• [Data excerpt]

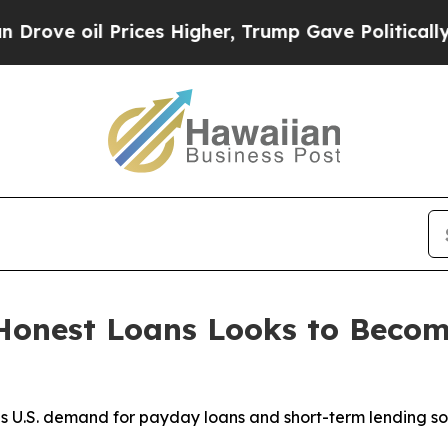
rices Higher, Trump Gave Politically Connected 
Honest Loans Looks to Beco
s U.S. demand for payday loans and short-term lending sol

• [Required work]
Please retype the listing exactly, leaving out any images.

• [Response to this task]
rices Higher, Trump Gave Politically Connected 
Honest Loans Looks to Beco
s U.S. demand for payday loans and short-term lending sol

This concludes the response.